In most EVs, a battery charge typically lasts for about a hundred miles, which is plenty of mileage for the 80% of drivers who drive less than 40 miles round trip for their daily commute. If the limited range of a battery-run electric car makes you nervous, you should look into a “plug-in hybrid” EV. These cars are a fusion of the electric technology and traditional gas-powered vehicles. When the battery charge runs low, the car automatically switches over to a gas tank as its fuel source to reach the destination. Another type of EV, a hydrogen fuel-cell vehicle, use electric motors fueled by hydrogen gas.

Of course, where you’re getting the electricity that you’re charging your EV with determines the amount of greenhouse gas emissions that you’re saving when you plug it in. It is vitally important that we work towards a clean energy economy to assure we’re charging our vehicles with clean energy, not power supplied by coal plants, or other dirty sources. Check out our post on renewable energy to learn more about clean electricity.

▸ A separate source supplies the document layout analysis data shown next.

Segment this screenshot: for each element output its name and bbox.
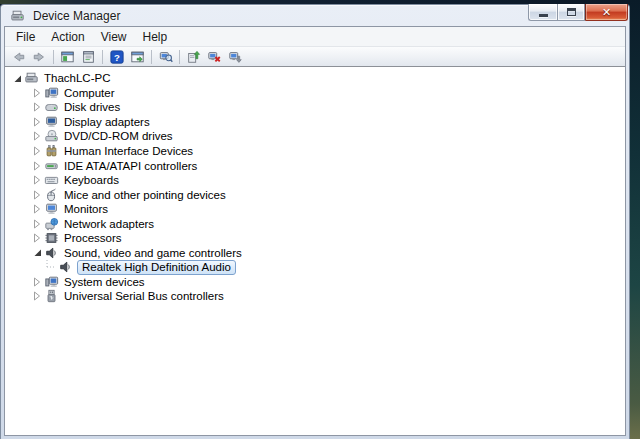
device-tree: ThachLC-PC bbox=[5, 67, 625, 304]
console-window-icon bbox=[60, 50, 75, 64]
selected-item-highlight: Realtek High Definition Audio bbox=[77, 260, 236, 275]
maximize-icon bbox=[567, 8, 576, 16]
properties-button[interactable] bbox=[78, 48, 99, 66]
expander-expanded-icon[interactable] bbox=[11, 72, 23, 84]
tree-item-label: Human Interface Devices bbox=[62, 145, 195, 157]
caption-buttons: ✕ bbox=[528, 4, 628, 21]
tree-item-network-adapters[interactable]: Network adapters bbox=[31, 216, 625, 231]
expander-expanded-icon[interactable] bbox=[31, 247, 43, 259]
toolbar-separator bbox=[151, 50, 152, 64]
tree-item-label: Sound, video and game controllers bbox=[62, 247, 244, 259]
expander-collapsed-icon[interactable] bbox=[31, 174, 43, 186]
tree-item-thachlc-pc[interactable]: ThachLC-PC bbox=[11, 71, 625, 86]
svg-text:?: ? bbox=[114, 51, 120, 62]
tree-item-label: Computer bbox=[62, 87, 117, 99]
menu-bar: File Action View Help bbox=[5, 27, 625, 47]
minimize-icon bbox=[539, 14, 548, 17]
expander-collapsed-icon[interactable] bbox=[31, 87, 43, 99]
window-title: Device Manager bbox=[33, 9, 120, 23]
expander-collapsed-icon[interactable] bbox=[31, 218, 43, 230]
arrow-right-icon bbox=[32, 50, 47, 64]
toolbar-separator bbox=[179, 50, 180, 64]
hid-icon bbox=[43, 144, 59, 159]
expander-collapsed-icon[interactable] bbox=[31, 160, 43, 172]
show-hide-action-pane-button[interactable] bbox=[127, 48, 148, 66]
scan-for-hardware-changes-button[interactable] bbox=[155, 48, 176, 66]
disable-down-arrow-icon bbox=[228, 50, 243, 64]
ide-controller-icon bbox=[43, 158, 59, 173]
question-mark-icon: ? bbox=[110, 50, 124, 64]
computer-category-icon bbox=[43, 85, 59, 100]
menu-file[interactable]: File bbox=[8, 28, 43, 46]
disable-button[interactable] bbox=[225, 48, 246, 66]
document-window-icon bbox=[81, 50, 96, 64]
tree-item-display-adapters[interactable]: Display adapters bbox=[31, 115, 625, 130]
mouse-icon bbox=[43, 187, 59, 202]
speaker-icon bbox=[43, 245, 59, 260]
uninstall-button[interactable] bbox=[204, 48, 225, 66]
expander-collapsed-icon[interactable] bbox=[31, 189, 43, 201]
tree-connector-dots bbox=[45, 261, 57, 273]
tree-item-label: Network adapters bbox=[62, 218, 156, 230]
toolbar-separator bbox=[102, 50, 103, 64]
tree-item-keyboards[interactable]: Keyboards bbox=[31, 173, 625, 188]
tree-item-dvd-cdrom-drives[interactable]: DVD/CD-ROM drives bbox=[31, 129, 625, 144]
show-hide-console-tree-button[interactable] bbox=[57, 48, 78, 66]
menu-help[interactable]: Help bbox=[135, 28, 176, 46]
tree-item-label: Mice and other pointing devices bbox=[62, 189, 228, 201]
tree-item-label: Processors bbox=[62, 232, 124, 244]
update-driver-software-button[interactable] bbox=[183, 48, 204, 66]
expander-collapsed-icon[interactable] bbox=[31, 116, 43, 128]
expander-collapsed-icon[interactable] bbox=[31, 276, 43, 288]
update-driver-up-arrow-icon bbox=[186, 50, 201, 64]
close-icon: ✕ bbox=[602, 7, 611, 18]
tree-item-mice-and-pointing-devices[interactable]: Mice and other pointing devices bbox=[31, 187, 625, 202]
computer-magnifier-icon bbox=[158, 50, 174, 64]
window-client-area: File Action View Help bbox=[4, 26, 626, 436]
tree-item-label: Universal Serial Bus controllers bbox=[62, 290, 226, 302]
network-adapter-icon bbox=[43, 216, 59, 231]
tree-item-realtek-high-definition-audio[interactable]: Realtek High Definition Audio bbox=[45, 260, 625, 275]
tree-item-universal-serial-bus-controllers[interactable]: Universal Serial Bus controllers bbox=[31, 289, 625, 304]
keyboard-icon bbox=[43, 173, 59, 188]
dvd-drive-icon bbox=[43, 129, 59, 144]
close-button[interactable]: ✕ bbox=[585, 4, 628, 21]
tree-item-processors[interactable]: Processors bbox=[31, 231, 625, 246]
expander-collapsed-icon[interactable] bbox=[31, 232, 43, 244]
action-pane-window-icon bbox=[130, 50, 145, 64]
processor-icon bbox=[43, 231, 59, 246]
tree-item-system-devices[interactable]: System devices bbox=[31, 275, 625, 290]
tree-item-label: DVD/CD-ROM drives bbox=[62, 130, 175, 142]
minimize-button[interactable] bbox=[528, 4, 557, 21]
tree-item-monitors[interactable]: Monitors bbox=[31, 202, 625, 217]
expander-collapsed-icon[interactable] bbox=[31, 145, 43, 157]
system-devices-icon bbox=[43, 274, 59, 289]
tree-item-label: ThachLC-PC bbox=[42, 72, 112, 84]
expander-collapsed-icon[interactable] bbox=[31, 203, 43, 215]
tree-item-disk-drives[interactable]: Disk drives bbox=[31, 100, 625, 115]
tree-item-label: Monitors bbox=[62, 203, 110, 215]
toolbar-separator bbox=[53, 50, 54, 64]
expander-collapsed-icon[interactable] bbox=[31, 130, 43, 142]
arrow-left-icon bbox=[11, 50, 26, 64]
screenshot-stage: Device Manager ✕ File Action View Help bbox=[0, 0, 640, 439]
device-tree-pane: ThachLC-PC bbox=[5, 67, 625, 435]
tree-item-sound-video-game-controllers[interactable]: Sound, video and game controllers bbox=[31, 246, 625, 261]
expander-collapsed-icon[interactable] bbox=[31, 290, 43, 302]
toolbar: ? bbox=[5, 47, 625, 67]
maximize-button[interactable] bbox=[557, 4, 585, 21]
tree-item-ide-ata-atapi-controllers[interactable]: IDE ATA/ATAPI controllers bbox=[31, 158, 625, 173]
menu-view[interactable]: View bbox=[93, 28, 135, 46]
menu-action[interactable]: Action bbox=[43, 28, 92, 46]
back-button[interactable] bbox=[8, 48, 29, 66]
desktop-background-right bbox=[630, 0, 640, 439]
expander-collapsed-icon[interactable] bbox=[31, 101, 43, 113]
forward-button[interactable] bbox=[29, 48, 50, 66]
tree-item-human-interface-devices[interactable]: Human Interface Devices bbox=[31, 144, 625, 159]
display-adapter-icon bbox=[43, 114, 59, 129]
tree-item-computer[interactable]: Computer bbox=[31, 86, 625, 101]
help-button[interactable]: ? bbox=[106, 48, 127, 66]
tree-item-label: Keyboards bbox=[62, 174, 121, 186]
usb-icon bbox=[43, 289, 59, 304]
titlebar[interactable]: Device Manager ✕ bbox=[4, 5, 626, 26]
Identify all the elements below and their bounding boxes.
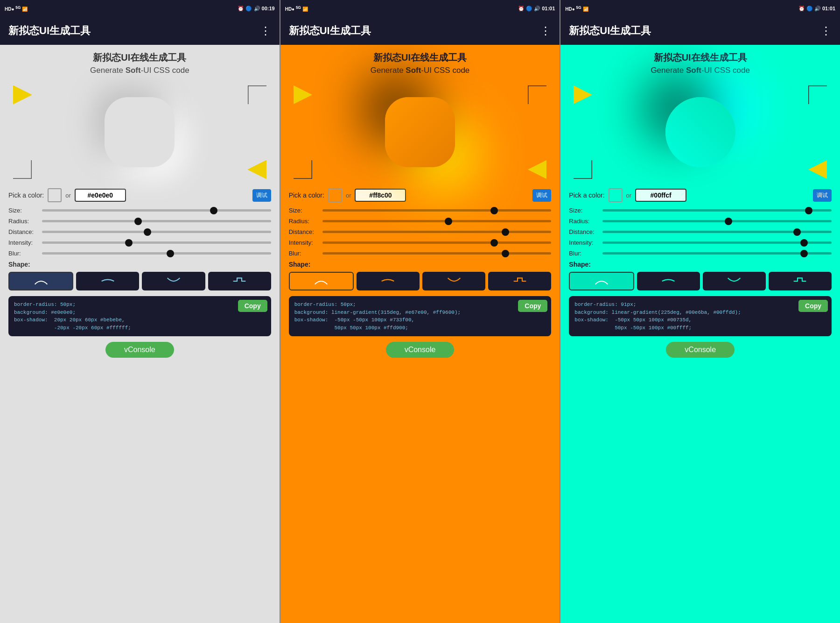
vconsole-row: vConsole	[569, 342, 832, 358]
slider-label: Intensity:	[8, 239, 42, 246]
corner-decoration-tl	[294, 85, 312, 104]
translate-button[interactable]: 调试	[532, 189, 551, 202]
slider-track[interactable]	[602, 220, 832, 222]
slider-thumb[interactable]	[800, 250, 808, 257]
neumorphic-preview-box	[665, 97, 735, 167]
status-bar: HD● 5G 📶 ⏰ 🔵 🔊 00:19	[0, 0, 280, 17]
preview-area	[569, 81, 832, 184]
status-left: HD● 5G 📶	[5, 5, 28, 12]
corner-decoration-bl	[574, 160, 592, 179]
shape-button-convex[interactable]	[142, 272, 205, 290]
menu-icon[interactable]: ⋮	[820, 24, 832, 37]
shape-button-concave[interactable]	[8, 272, 73, 290]
vconsole-button[interactable]: vConsole	[105, 342, 174, 358]
slider-thumb[interactable]	[490, 239, 498, 247]
slider-track[interactable]	[322, 241, 552, 244]
shape-section-label: Shape:	[8, 261, 271, 268]
color-picker-row: Pick a color:or调试	[289, 188, 552, 202]
slider-track[interactable]	[42, 241, 271, 244]
status-battery-icon: ⏰ 🔵 🔊	[238, 6, 260, 12]
color-swatch[interactable]	[609, 188, 623, 202]
status-left: HD● 5G 📶	[285, 5, 308, 12]
translate-button[interactable]: 调试	[252, 189, 271, 202]
copy-button[interactable]: Copy	[238, 300, 267, 312]
status-left: HD● 5G 📶	[565, 5, 588, 12]
phone-frame-3: HD● 5G 📶 ⏰ 🔵 🔊 01:01 新拟态UI生成工具⋮新拟态UI在线生成…	[560, 0, 840, 623]
color-swatch[interactable]	[328, 188, 342, 202]
heading-chinese: 新拟态UI在线生成工具	[569, 51, 832, 64]
status-bar: HD● 5G 📶 ⏰ 🔵 🔊 01:01	[560, 0, 840, 17]
shape-button-concave[interactable]	[569, 272, 634, 290]
menu-icon[interactable]: ⋮	[540, 24, 551, 37]
slider-thumb[interactable]	[502, 250, 509, 257]
slider-thumb[interactable]	[725, 218, 732, 225]
slider-track[interactable]	[322, 220, 552, 222]
slider-track[interactable]	[322, 231, 552, 233]
app-title: 新拟态UI生成工具	[8, 24, 91, 38]
slider-thumb[interactable]	[793, 228, 801, 236]
slider-label: Distance:	[569, 228, 602, 235]
slider-track[interactable]	[602, 252, 832, 255]
shape-button-flat[interactable]	[637, 272, 700, 290]
slider-track[interactable]	[42, 220, 271, 222]
shape-button-flat[interactable]	[76, 272, 139, 290]
slider-thumb[interactable]	[144, 228, 151, 236]
slider-label: Radius:	[569, 218, 602, 225]
phone-content: 新拟态UI在线生成工具Generate Soft-UI CSS codePick…	[0, 45, 280, 623]
css-code-text: border-radius: 50px; background: #e0e0e0…	[14, 301, 266, 332]
vconsole-button[interactable]: vConsole	[666, 342, 735, 358]
slider-track[interactable]	[602, 241, 832, 244]
shape-button-concave[interactable]	[289, 272, 354, 290]
color-or-text: or	[65, 192, 71, 199]
slider-label: Distance:	[8, 228, 42, 235]
slider-track[interactable]	[322, 209, 552, 212]
slider-thumb[interactable]	[502, 228, 509, 236]
copy-button[interactable]: Copy	[518, 300, 547, 312]
color-hex-input[interactable]	[635, 189, 686, 202]
slider-track[interactable]	[602, 231, 832, 233]
color-swatch[interactable]	[48, 188, 62, 202]
slider-thumb[interactable]	[490, 207, 498, 214]
slider-thumb[interactable]	[445, 218, 452, 225]
slider-thumb[interactable]	[125, 239, 133, 247]
slider-thumb[interactable]	[134, 218, 142, 225]
slider-track[interactable]	[42, 231, 271, 233]
heading-chinese: 新拟态UI在线生成工具	[8, 51, 271, 64]
slider-label: Radius:	[289, 218, 322, 225]
status-right: ⏰ 🔵 🔊 01:01	[518, 6, 555, 12]
shape-button-convex[interactable]	[422, 272, 485, 290]
copy-button[interactable]: Copy	[798, 300, 828, 312]
slider-thumb[interactable]	[210, 207, 217, 214]
css-code-block: border-radius: 50px; background: #e0e0e0…	[8, 296, 271, 336]
slider-track[interactable]	[42, 252, 271, 255]
vconsole-row: vConsole	[289, 342, 552, 358]
status-icons: HD● 5G 📶	[565, 5, 588, 12]
slider-row-radius: Radius:	[8, 218, 271, 225]
slider-track[interactable]	[322, 252, 552, 255]
slider-thumb[interactable]	[167, 250, 174, 257]
slider-thumb[interactable]	[800, 239, 808, 247]
shape-button-pressed[interactable]	[208, 272, 271, 290]
shape-button-pressed[interactable]	[769, 272, 832, 290]
color-label: Pick a color:	[289, 191, 324, 199]
slider-row-distance: Distance:	[8, 228, 271, 235]
css-code-text: border-radius: 91px; background: linear-…	[574, 301, 826, 332]
vconsole-button[interactable]: vConsole	[386, 342, 455, 358]
color-picker-row: Pick a color:or调试	[569, 188, 832, 202]
status-time: 00:19	[262, 6, 275, 11]
slider-thumb[interactable]	[805, 207, 812, 214]
status-right: ⏰ 🔵 🔊 00:19	[238, 6, 274, 12]
color-hex-input[interactable]	[355, 189, 406, 202]
heading-english: Generate Soft-UI CSS code	[8, 66, 271, 75]
shape-button-flat[interactable]	[357, 272, 420, 290]
phone-content: 新拟态UI在线生成工具Generate Soft-UI CSS codePick…	[280, 45, 560, 623]
shape-button-pressed[interactable]	[488, 272, 551, 290]
color-picker-row: Pick a color:or调试	[8, 188, 271, 202]
menu-icon[interactable]: ⋮	[260, 24, 271, 37]
translate-button[interactable]: 调试	[813, 189, 832, 202]
slider-track[interactable]	[42, 209, 271, 212]
slider-track[interactable]	[602, 209, 832, 212]
color-hex-input[interactable]	[75, 189, 126, 202]
corner-decoration-bl	[13, 160, 32, 179]
shape-button-convex[interactable]	[703, 272, 766, 290]
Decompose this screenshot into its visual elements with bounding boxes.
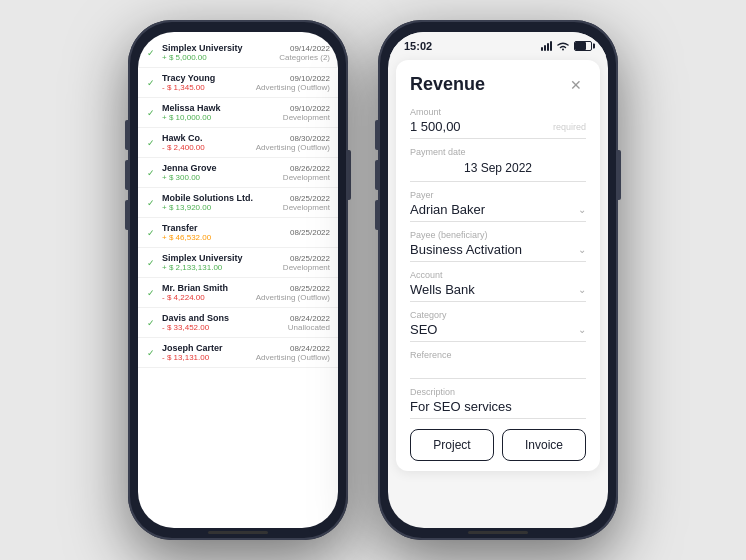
- description-value: For SEO services: [410, 399, 586, 414]
- right-screen: 15:02 Revenue: [388, 32, 608, 528]
- transaction-amount: - $ 33,452.00: [162, 323, 284, 332]
- transaction-name: Joseph Carter: [162, 343, 252, 353]
- transaction-right: 08/25/2022Development: [283, 254, 330, 272]
- transaction-check: ✓: [144, 348, 158, 358]
- transaction-date: 08/24/2022: [288, 314, 330, 323]
- transaction-date: 09/14/2022: [279, 44, 330, 53]
- transaction-info: Mobile Solutions Ltd.+ $ 13,920.00: [162, 193, 279, 212]
- transaction-right: 09/10/2022Advertising (Outflow): [256, 74, 330, 92]
- transaction-name: Simplex University: [162, 43, 275, 53]
- transaction-item[interactable]: ✓Hawk Co.- $ 2,400.0008/30/2022Advertisi…: [138, 128, 338, 158]
- transaction-category: Categories (2): [279, 53, 330, 62]
- transaction-item[interactable]: ✓Mobile Solutions Ltd.+ $ 13,920.0008/25…: [138, 188, 338, 218]
- transaction-date: 08/26/2022: [283, 164, 330, 173]
- account-label: Account: [410, 270, 586, 280]
- transaction-right: 08/24/2022Unallocated: [288, 314, 330, 332]
- transaction-date: 08/25/2022: [256, 284, 330, 293]
- transaction-check: ✓: [144, 108, 158, 118]
- transaction-amount: - $ 2,400.00: [162, 143, 252, 152]
- status-bar: 15:02: [388, 32, 608, 56]
- transaction-name: Melissa Hawk: [162, 103, 279, 113]
- transaction-item[interactable]: ✓Mr. Brian Smith- $ 4,224.0008/25/2022Ad…: [138, 278, 338, 308]
- transaction-right: 08/26/2022Development: [283, 164, 330, 182]
- transaction-date: 09/10/2022: [283, 104, 330, 113]
- transaction-check: ✓: [144, 228, 158, 238]
- payment-date-field[interactable]: Payment date 13 Sep 2022: [410, 147, 586, 182]
- transaction-item[interactable]: ✓Transfer+ $ 46,532.0008/25/2022: [138, 218, 338, 248]
- transaction-name: Davis and Sons: [162, 313, 284, 323]
- signal-icon: [541, 41, 552, 51]
- account-value: Wells Bank: [410, 282, 475, 297]
- transaction-item[interactable]: ✓Davis and Sons- $ 33,452.0008/24/2022Un…: [138, 308, 338, 338]
- transaction-amount: + $ 300.00: [162, 173, 279, 182]
- transaction-name: Mobile Solutions Ltd.: [162, 193, 279, 203]
- payer-field[interactable]: Payer Adrian Baker ⌄: [410, 190, 586, 222]
- transaction-amount: + $ 10,000.00: [162, 113, 279, 122]
- transaction-amount: + $ 5,000.00: [162, 53, 275, 62]
- transaction-check: ✓: [144, 78, 158, 88]
- revenue-modal: Revenue ✕ Amount 1 500,00 required Payme…: [396, 60, 600, 471]
- description-field[interactable]: Description For SEO services: [410, 387, 586, 419]
- transaction-item[interactable]: ✓Simplex University+ $ 2,133,131.0008/25…: [138, 248, 338, 278]
- invoice-button[interactable]: Invoice: [502, 429, 586, 461]
- transaction-category: Development: [283, 203, 330, 212]
- transaction-category: Development: [283, 173, 330, 182]
- payer-label: Payer: [410, 190, 586, 200]
- transaction-info: Simplex University+ $ 2,133,131.00: [162, 253, 279, 272]
- transaction-list: ✓Simplex University+ $ 5,000.0009/14/202…: [138, 32, 338, 528]
- modal-header: Revenue ✕: [410, 74, 586, 95]
- transaction-item[interactable]: ✓Melissa Hawk+ $ 10,000.0009/10/2022Deve…: [138, 98, 338, 128]
- transaction-amount: - $ 1,345.00: [162, 83, 252, 92]
- transaction-check: ✓: [144, 318, 158, 328]
- transaction-check: ✓: [144, 198, 158, 208]
- amount-hint: required: [553, 122, 586, 132]
- transaction-amount: - $ 4,224.00: [162, 293, 252, 302]
- transaction-category: Development: [283, 113, 330, 122]
- category-value: SEO: [410, 322, 437, 337]
- category-field[interactable]: Category SEO ⌄: [410, 310, 586, 342]
- reference-label: Reference: [410, 350, 586, 360]
- transaction-check: ✓: [144, 288, 158, 298]
- status-icons: [541, 41, 592, 51]
- transaction-category: Advertising (Outflow): [256, 83, 330, 92]
- transaction-date: 08/30/2022: [256, 134, 330, 143]
- reference-value: [410, 362, 586, 374]
- transaction-item[interactable]: ✓Simplex University+ $ 5,000.0009/14/202…: [138, 38, 338, 68]
- transaction-date: 08/24/2022: [256, 344, 330, 353]
- amount-field[interactable]: Amount 1 500,00 required: [410, 107, 586, 139]
- transaction-amount: + $ 46,532.00: [162, 233, 286, 242]
- reference-field[interactable]: Reference: [410, 350, 586, 379]
- transaction-name: Jenna Grove: [162, 163, 279, 173]
- transaction-right: 08/25/2022: [290, 228, 330, 237]
- payee-field[interactable]: Payee (beneficiary) Business Activation …: [410, 230, 586, 262]
- transaction-category: Unallocated: [288, 323, 330, 332]
- amount-label: Amount: [410, 107, 586, 117]
- transaction-item[interactable]: ✓Joseph Carter- $ 13,131.0008/24/2022Adv…: [138, 338, 338, 368]
- wifi-icon: [556, 41, 570, 51]
- transaction-name: Simplex University: [162, 253, 279, 263]
- transaction-amount: + $ 13,920.00: [162, 203, 279, 212]
- transaction-check: ✓: [144, 138, 158, 148]
- transaction-info: Joseph Carter- $ 13,131.00: [162, 343, 252, 362]
- left-screen: ✓Simplex University+ $ 5,000.0009/14/202…: [138, 32, 338, 528]
- transaction-item[interactable]: ✓Jenna Grove+ $ 300.0008/26/2022Developm…: [138, 158, 338, 188]
- transaction-right: 08/25/2022Development: [283, 194, 330, 212]
- home-indicator: [208, 531, 268, 534]
- transaction-item[interactable]: ✓Tracy Young- $ 1,345.0009/10/2022Advert…: [138, 68, 338, 98]
- transaction-check: ✓: [144, 48, 158, 58]
- payee-dropdown-icon: ⌄: [578, 244, 586, 255]
- close-button[interactable]: ✕: [566, 75, 586, 95]
- transaction-date: 08/25/2022: [283, 194, 330, 203]
- project-button[interactable]: Project: [410, 429, 494, 461]
- transaction-right: 08/24/2022Advertising (Outflow): [256, 344, 330, 362]
- transaction-right: 09/14/2022Categories (2): [279, 44, 330, 62]
- account-field[interactable]: Account Wells Bank ⌄: [410, 270, 586, 302]
- category-dropdown-icon: ⌄: [578, 324, 586, 335]
- transaction-name: Mr. Brian Smith: [162, 283, 252, 293]
- category-label: Category: [410, 310, 586, 320]
- transaction-info: Hawk Co.- $ 2,400.00: [162, 133, 252, 152]
- transaction-category: Advertising (Outflow): [256, 293, 330, 302]
- payer-value: Adrian Baker: [410, 202, 485, 217]
- status-time: 15:02: [404, 40, 432, 52]
- transaction-amount: - $ 13,131.00: [162, 353, 252, 362]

The more popular EVs get, the more options we have to choose from at the dealership. EV’s are now available as sedans, SUVs, hatchbacks, and several other options – check out this handy buyer’s guide. Tesla has even released an electric semi truck, proving once and for all that electric vehicles are the way of the future.

Not only are they practical alternatives to gas-powered personal vehicles, but EVs also meet U.S. Fuel Efficiency Standards, which were established to cut Americans’ consumption of oil and gas. We have increased the fuel efficiency of our cars since the regulations were first put in place in 1975 and updates to these regulations ensures that we will continue to do so.

In 2012, the Obama administration established regulations for cars to be built between 2017-2025. By 2025, new passenger cars and ‘light’ trucks will reduce average emissions to 163 grams per mile, which means that these vehicles will be getting at least 54.5 miles to the gallon.

Unfortunately, these fuel efficiency standards are currently under attack by EPA Administrator Scott Pruitt and the Trump Administration. One of POW’s priorities in the coming months is fighting any attempt to roll back these standards and keep our cars clean.  

Also, POW is focused on promoting policies to decrease our reliance on fossil fuels in the transportation sector. This focus includes working in multiple states to direct funding from a 2015 lawsuit against Volkswagen to investing that money in electric charging infrastructure or replacing diesel fleets with electric busses.  VW was sued by the state of California, the Federal Trade Commission, and individual consumers for installing a device used to cheat emissions tests. As a result, Volkswagen was fined, and in addition to compensating its customers, they were required to pay $2 billion to states to reduce vehicle emissions.

Despite the lack of federal support for EVs under the Trump Administration, several states are taking things into their own hands to make it easier for consumers to make energy-conscious transportation decisions. Governor Hickenlooper, of Colorado, has just joined twelve other states and Washington D.C. in implementing state-level emissions requirements that are more stringent than the current federal requirements, and POW hopes that more states will soon follow suit.